Les acteurs personnifiant ces quatre personnages sont remarquables tous les quatre avec, peut-être selon moi, une mention particulière pour les deux jouant Wei Bu et Yu Cheng ; mais une dizaine d'autres au moins les entourent qui sont très bons eux aussi, même s'ils ont moins de présence à l'écran.
Le rythme du film est très particulier. La caméra s'attarde incroyablement sur les personnages, nous familiarise extraordinairement avec eux (pardon de ce ton hyperbolique mais c'est mon ressenti), capture leurs expressions les plus fines, jusqu'aux mouvements des mèches de cheveux, filme quasiment leur âme. Cette lenteur extrême m'a surtout frappé au début du film, un peu comme si les personnages étaient englués dans une énorme toile d'araignée grisâtre et que la maîtresse des lieux prenait tout son temps pour venir les dévorer un à un. Aussi, quand certains cuts ou ellipses interviennent dans l'histoire, on les remarque d'autant plus (je pense notamment à une scène où l'un des personnages secondaires dirige le revolver vers lui pour se suicider et quand on entend le coup de feu, on est déjà dans la scène suivante avec le grand père qui va acheter des billets de train pour aller voir le fameux éléphant qui a décidé de rester imperturbablement assis une fois pour toutes (en Extrême-Orient, l'éléphant symbolise la sagesse autant que la puissance).

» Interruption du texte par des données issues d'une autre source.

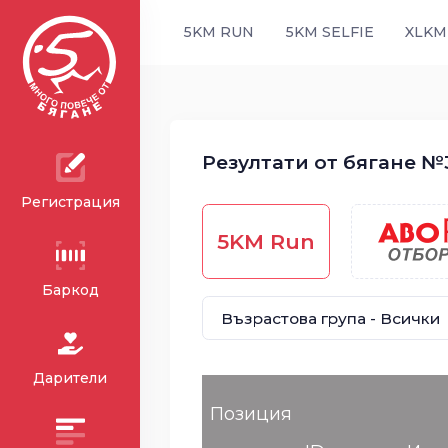
5KM RUN
5KM SELFIE
XLKM
Резултати от бягане №33
Регистрация
5KM Run
Баркод
Дарители
Позиция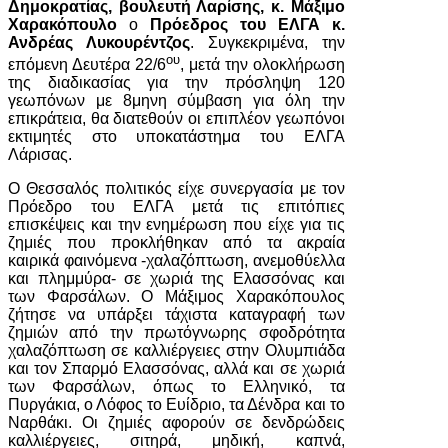
Δημοκρατίας, βουλευτή Λαρίσης, κ. Μάξιμο
Χαρακόπουλο
ο
Πρόεδρος του ΕΛΓΑ κ.
Ανδρέας Λυκουρέντζος
. Συγκεκριμένα, την
ου
επόμενη Δευτέρα 22/6
, μετά την ολοκλήρωση
της διαδικασίας για την πρόσληψη 120
γεωπόνων με 8μηνη σύμβαση για όλη την
επικράτεια, θα διατεθούν οι επιπλέον γεωπόνοι
εκτιμητές στο υποκατάστημα του ΕΛΓΑ
Λάρισας.
Ο Θεσσαλός πολιτικός είχε συνεργασία με τον
Πρόεδρο του ΕΛΓΑ μετά τις επιτόπιες
επισκέψεις και την ενημέρωση που είχε για τις
ζημιές που προκλήθηκαν από τα ακραία
καιρικά φαινόμενα -χαλαζόπτωση, ανεμοθύελλα
και πλημμύρα- σε χωριά της Ελασσόνας και
των Φαρσάλων. Ο Μάξιμος Χαρακόπουλος
ζήτησε να υπάρξει τάχιστα καταγραφή των
ζημιών από την πρωτόγνωρης σφοδρότητα
χαλαζόπτωση σε καλλιέργειες στην Ολυμπιάδα
και τον Σπαρμό Ελασσόνας, αλλά και σε χωριά
των Φαρσάλων, όπως το Ελληνικό, τα
Πυργάκια, ο Λόφος το Ευίδριο, τα Δένδρα και το
Ναρθάκι. Οι ζημιές αφορούν σε δενδρώδεις
καλλιέργειες, σιτηρά, μηδική, καπνά,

Au sortir de la projection, je voulais titrer ma critique : "Chine : dernier lieu où l'on pense", et puis j'ai craint qu'on ne me prenne pour quelque néo-maoïste ou sinophile acharné. En tout cas, oui, le film fait réfléchir, est un réquisitoire terrible non seulement contre la Chine et la majorité des Chinois, mais contre la planète Terre et les hommes qui la peuplent en général.
Les images du film sont à la fois très belles, éclairées de façon très spéciale et pourtant elles montrent souvent, quand elles ne sont pas quasi obscures, des choses très laides, des dépotoirs d'ordures en plein air, en pleine ville, par ex. en contrebas d'un pont (ce qui fait aussi que cette ville de Chine du Sud pue, au point qu'on ne peut ouvrir les fenêtres des appartements pour les aérer sous peine d'être envahis par cette puanteur fétide et ces odeurs de poubelle). On voit et entend de vieux trains bringuebalants. En "arrière-plan sonore" et presque en permanence : des klaxons discordants, un enfer de bruits divers. Les gens sont odieux, violents les uns avec les autres, méchants, haineux, médisants, prennent plaisir à détruire autrui (en le photographiant dans des positions dégradantes, en balançant sur le Net des vidéos compromettantes, etc.). D'autres sont des voleurs patentés, profitent de la naïveté ou de la faiblesse de ceux qui leur tombent sous la main. Le film est clairement l'expression d'un désespoir (il y a des phrases comme : "Et qu'est-ce que ça change d'être utile à quelque chose ?"), d'un dégoût de l'humanité et de notre niveau de civilisation et en même temps, les jeunes gens ne s'avouent pas vaincus, ils luttent, réagissent, parfois de façon hyper-définitive et inattendue (je pense notamment, vers les 3/4 du film, aux deux minutes qui suffisent à la jeune Huang Ling pour débarrasser sa mère de deux... "chieurs" rageux, on va dire ça comme ça).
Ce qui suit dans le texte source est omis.